== RECORDED DATA
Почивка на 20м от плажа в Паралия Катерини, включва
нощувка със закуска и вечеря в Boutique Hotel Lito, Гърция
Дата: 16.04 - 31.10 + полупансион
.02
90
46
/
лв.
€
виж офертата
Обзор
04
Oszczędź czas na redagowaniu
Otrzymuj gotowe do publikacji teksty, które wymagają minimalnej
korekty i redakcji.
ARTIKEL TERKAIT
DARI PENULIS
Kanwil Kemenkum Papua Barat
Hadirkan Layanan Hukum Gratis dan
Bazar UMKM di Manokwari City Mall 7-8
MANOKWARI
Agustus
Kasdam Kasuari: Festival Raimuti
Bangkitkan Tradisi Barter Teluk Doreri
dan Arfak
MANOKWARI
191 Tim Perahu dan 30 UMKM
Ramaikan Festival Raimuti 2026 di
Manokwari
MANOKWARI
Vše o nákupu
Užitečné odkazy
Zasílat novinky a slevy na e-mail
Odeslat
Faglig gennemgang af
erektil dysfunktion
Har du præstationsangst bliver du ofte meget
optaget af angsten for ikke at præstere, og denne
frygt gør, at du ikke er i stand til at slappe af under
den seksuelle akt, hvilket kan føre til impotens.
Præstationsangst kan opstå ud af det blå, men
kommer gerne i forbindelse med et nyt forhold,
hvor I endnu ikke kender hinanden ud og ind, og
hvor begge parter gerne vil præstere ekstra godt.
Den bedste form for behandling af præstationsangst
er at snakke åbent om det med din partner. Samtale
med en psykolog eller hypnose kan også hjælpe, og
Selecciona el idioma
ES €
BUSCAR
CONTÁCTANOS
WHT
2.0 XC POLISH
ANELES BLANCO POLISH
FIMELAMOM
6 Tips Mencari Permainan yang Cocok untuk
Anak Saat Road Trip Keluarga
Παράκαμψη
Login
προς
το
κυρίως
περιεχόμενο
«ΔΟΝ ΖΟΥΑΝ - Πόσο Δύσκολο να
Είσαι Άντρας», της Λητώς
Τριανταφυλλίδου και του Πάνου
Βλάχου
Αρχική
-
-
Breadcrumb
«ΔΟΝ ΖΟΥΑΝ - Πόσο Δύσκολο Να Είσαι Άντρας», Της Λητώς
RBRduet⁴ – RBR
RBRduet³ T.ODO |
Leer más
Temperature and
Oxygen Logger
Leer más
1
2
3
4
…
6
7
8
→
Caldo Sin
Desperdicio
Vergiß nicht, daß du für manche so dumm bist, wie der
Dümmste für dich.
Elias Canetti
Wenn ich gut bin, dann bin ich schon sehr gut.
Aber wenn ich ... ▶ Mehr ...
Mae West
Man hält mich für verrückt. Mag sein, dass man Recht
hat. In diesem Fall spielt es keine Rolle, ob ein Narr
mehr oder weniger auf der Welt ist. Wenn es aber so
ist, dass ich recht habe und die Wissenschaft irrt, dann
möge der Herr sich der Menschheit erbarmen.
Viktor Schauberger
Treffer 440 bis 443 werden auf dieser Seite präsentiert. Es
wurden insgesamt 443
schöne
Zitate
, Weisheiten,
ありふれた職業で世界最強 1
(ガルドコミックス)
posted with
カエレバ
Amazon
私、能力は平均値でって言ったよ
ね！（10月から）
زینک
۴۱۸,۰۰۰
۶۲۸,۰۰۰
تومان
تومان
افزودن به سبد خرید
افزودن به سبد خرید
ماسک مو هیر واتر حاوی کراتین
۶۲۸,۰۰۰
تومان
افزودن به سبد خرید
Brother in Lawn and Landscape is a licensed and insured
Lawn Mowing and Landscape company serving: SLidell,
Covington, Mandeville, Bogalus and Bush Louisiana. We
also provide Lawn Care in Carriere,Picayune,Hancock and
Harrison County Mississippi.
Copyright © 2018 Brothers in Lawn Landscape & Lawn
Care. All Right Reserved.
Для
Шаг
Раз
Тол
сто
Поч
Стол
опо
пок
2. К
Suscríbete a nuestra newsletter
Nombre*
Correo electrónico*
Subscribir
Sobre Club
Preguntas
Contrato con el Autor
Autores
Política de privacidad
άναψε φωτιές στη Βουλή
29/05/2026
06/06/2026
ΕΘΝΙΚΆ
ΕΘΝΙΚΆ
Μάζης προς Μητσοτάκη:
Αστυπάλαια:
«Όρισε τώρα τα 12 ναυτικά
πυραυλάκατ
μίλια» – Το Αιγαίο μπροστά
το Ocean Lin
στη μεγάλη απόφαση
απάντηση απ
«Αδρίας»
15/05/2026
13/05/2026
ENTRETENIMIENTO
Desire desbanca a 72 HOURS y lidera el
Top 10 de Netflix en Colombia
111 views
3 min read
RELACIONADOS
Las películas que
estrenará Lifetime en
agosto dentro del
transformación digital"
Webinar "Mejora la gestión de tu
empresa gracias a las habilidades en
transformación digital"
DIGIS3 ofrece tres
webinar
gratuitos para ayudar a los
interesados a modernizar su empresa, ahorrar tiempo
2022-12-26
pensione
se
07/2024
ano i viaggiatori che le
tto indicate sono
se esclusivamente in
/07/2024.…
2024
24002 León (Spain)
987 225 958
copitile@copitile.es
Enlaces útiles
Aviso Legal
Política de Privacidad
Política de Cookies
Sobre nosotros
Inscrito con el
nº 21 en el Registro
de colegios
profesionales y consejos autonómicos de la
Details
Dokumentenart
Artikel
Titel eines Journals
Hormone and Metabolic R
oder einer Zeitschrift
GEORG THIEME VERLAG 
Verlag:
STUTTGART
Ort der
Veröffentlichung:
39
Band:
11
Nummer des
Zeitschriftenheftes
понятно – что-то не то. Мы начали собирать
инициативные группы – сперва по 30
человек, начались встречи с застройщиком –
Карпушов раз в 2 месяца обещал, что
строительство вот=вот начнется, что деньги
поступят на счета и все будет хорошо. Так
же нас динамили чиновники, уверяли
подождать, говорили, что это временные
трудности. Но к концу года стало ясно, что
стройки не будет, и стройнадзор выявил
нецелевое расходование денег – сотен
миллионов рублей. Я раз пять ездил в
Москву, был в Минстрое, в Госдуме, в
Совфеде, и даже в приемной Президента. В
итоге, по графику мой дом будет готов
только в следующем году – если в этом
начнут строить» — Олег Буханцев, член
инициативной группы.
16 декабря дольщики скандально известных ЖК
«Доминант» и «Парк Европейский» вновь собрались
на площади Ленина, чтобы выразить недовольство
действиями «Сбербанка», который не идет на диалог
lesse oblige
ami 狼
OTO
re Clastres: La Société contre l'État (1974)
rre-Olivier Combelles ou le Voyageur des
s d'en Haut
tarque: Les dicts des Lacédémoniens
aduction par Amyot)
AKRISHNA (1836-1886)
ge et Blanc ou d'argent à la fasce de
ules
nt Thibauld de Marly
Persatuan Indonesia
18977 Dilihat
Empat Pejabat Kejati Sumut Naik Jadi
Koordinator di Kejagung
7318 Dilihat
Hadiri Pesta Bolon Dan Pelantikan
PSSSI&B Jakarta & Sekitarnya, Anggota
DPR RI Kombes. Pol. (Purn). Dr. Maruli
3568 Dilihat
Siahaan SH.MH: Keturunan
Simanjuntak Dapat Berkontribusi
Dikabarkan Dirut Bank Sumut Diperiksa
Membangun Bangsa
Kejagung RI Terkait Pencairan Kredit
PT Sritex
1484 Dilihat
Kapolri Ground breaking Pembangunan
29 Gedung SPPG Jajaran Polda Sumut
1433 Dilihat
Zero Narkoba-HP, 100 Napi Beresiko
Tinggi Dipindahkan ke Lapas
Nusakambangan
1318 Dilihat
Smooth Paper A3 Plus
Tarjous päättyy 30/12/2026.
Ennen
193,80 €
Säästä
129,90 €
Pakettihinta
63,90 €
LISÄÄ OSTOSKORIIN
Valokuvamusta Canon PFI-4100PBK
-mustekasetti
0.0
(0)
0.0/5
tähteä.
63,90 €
====
## TASK
Could you repeat exactly the lines in the listing above from the one with "Las películas que" down to the one with "16 декабря дольщики скандально известных ЖК"? Include both of those lines.

## ANSWER SPACE
Las películas que
estrenará Lifetime en
agosto dentro del
transformación digital"
Webinar "Mejora la gestión de tu
empresa gracias a las habilidades en
transformación digital"
DIGIS3 ofrece tres
webinar
gratuitos para ayudar a los
interesados a modernizar su empresa, ahorrar tiempo
2022-12-26
pensione
se
07/2024
ano i viaggiatori che le
tto indicate sono
se esclusivamente in
/07/2024.…
2024
24002 León (Spain)
987 225 958
copitile@copitile.es
Enlaces útiles
Aviso Legal
Política de Privacidad
Política de Cookies
Sobre nosotros
Inscrito con el
nº 21 en el Registro
de colegios
profesionales y consejos autonómicos de la
Details
Dokumentenart
Artikel
Titel eines Journals
Hormone and Metabolic R
oder einer Zeitschrift
GEORG THIEME VERLAG 
Verlag:
STUTTGART
Ort der
Veröffentlichung:
39
Band:
11
Nummer des
Zeitschriftenheftes
понятно – что-то не то. Мы начали собирать
инициативные группы – сперва по 30
человек, начались встречи с застройщиком –
Карпушов раз в 2 месяца обещал, что
строительство вот=вот начнется, что деньги
поступят на счета и все будет хорошо. Так
же нас динамили чиновники, уверяли
подождать, говорили, что это временные
трудности. Но к концу года стало ясно, что
стройки не будет, и стройнадзор выявил
нецелевое расходование денег – сотен
миллионов рублей. Я раз пять ездил в
Москву, был в Минстрое, в Госдуме, в
Совфеде, и даже в приемной Президента. В
итоге, по графику мой дом будет готов
только в следующем году – если в этом
начнут строить» — Олег Буханцев, член
инициативной группы.
16 декабря дольщики скандально известных ЖК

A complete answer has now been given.